Record extracts
━━━━━━━━━━

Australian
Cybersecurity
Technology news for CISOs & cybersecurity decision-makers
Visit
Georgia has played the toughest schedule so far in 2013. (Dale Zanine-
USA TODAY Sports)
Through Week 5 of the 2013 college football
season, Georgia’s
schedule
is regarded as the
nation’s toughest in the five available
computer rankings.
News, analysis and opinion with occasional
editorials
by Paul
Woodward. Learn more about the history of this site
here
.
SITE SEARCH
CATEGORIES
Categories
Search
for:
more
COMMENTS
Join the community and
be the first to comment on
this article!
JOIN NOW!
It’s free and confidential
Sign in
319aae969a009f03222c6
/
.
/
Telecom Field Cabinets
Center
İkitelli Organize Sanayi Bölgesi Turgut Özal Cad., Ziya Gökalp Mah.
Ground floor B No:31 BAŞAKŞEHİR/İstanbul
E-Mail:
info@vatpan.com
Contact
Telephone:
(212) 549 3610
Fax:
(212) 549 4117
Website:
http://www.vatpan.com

━━━━━━━━━━

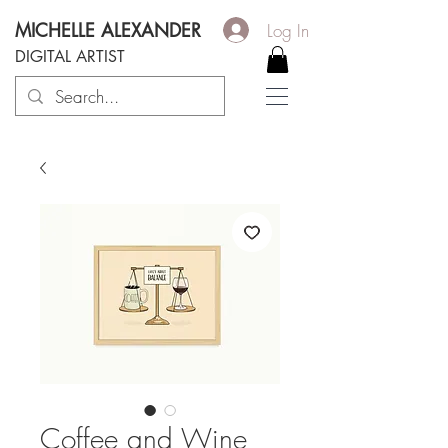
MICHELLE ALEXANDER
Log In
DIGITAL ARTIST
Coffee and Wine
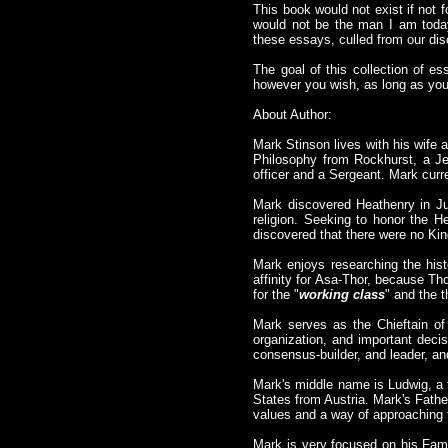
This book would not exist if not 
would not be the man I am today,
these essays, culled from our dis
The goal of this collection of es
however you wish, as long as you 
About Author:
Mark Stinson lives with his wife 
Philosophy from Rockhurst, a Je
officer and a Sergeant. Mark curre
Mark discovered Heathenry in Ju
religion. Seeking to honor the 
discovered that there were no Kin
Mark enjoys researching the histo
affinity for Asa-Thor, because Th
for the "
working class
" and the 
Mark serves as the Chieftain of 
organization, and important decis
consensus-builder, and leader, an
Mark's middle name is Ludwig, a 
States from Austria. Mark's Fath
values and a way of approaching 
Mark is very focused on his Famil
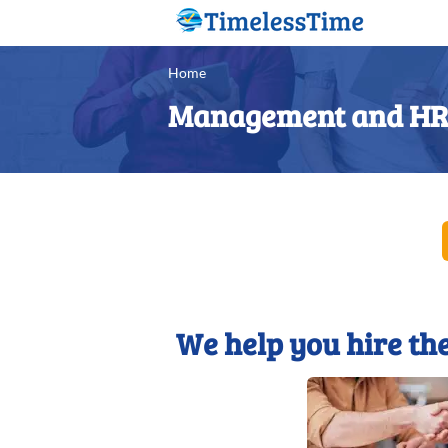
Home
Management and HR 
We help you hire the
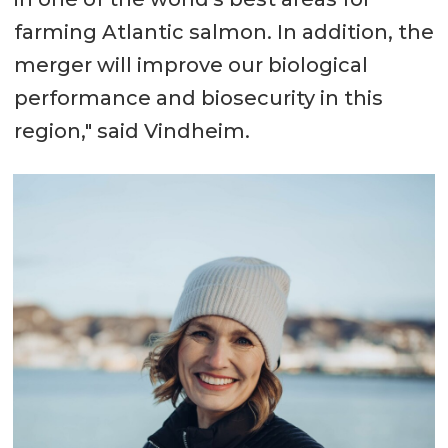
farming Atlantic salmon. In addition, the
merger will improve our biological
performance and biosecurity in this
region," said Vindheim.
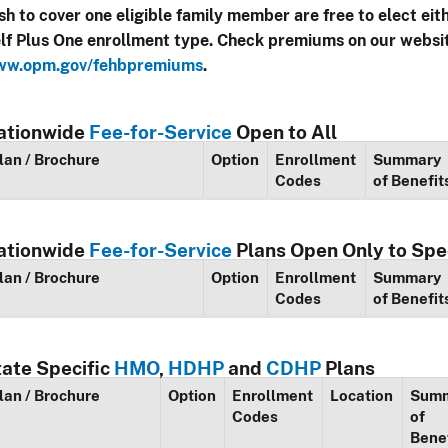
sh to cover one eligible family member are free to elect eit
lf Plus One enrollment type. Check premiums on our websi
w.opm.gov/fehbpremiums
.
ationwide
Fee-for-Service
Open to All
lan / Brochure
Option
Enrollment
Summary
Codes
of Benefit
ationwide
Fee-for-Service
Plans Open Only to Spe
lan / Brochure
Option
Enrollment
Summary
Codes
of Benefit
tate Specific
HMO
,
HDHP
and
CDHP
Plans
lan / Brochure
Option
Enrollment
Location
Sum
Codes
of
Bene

━━━━━━━━━━

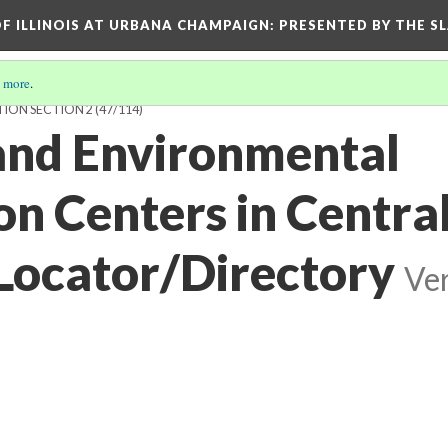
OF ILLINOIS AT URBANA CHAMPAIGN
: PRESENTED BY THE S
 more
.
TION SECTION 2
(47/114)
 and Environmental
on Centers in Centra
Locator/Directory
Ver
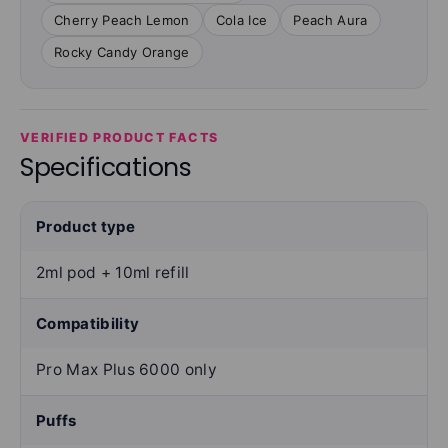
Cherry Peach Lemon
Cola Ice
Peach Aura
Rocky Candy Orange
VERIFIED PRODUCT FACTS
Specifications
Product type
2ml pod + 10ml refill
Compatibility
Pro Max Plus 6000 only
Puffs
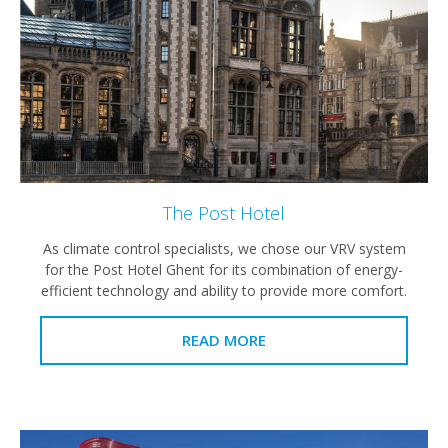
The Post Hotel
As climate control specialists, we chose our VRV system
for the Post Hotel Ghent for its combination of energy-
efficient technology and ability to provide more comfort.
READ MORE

━━━━━━━━━━

Assignment
Your task is to copy each line from the material above that includes the word "with".

Answer box
News, analysis and opinion with occasional
Mark Stinson lives with his wife 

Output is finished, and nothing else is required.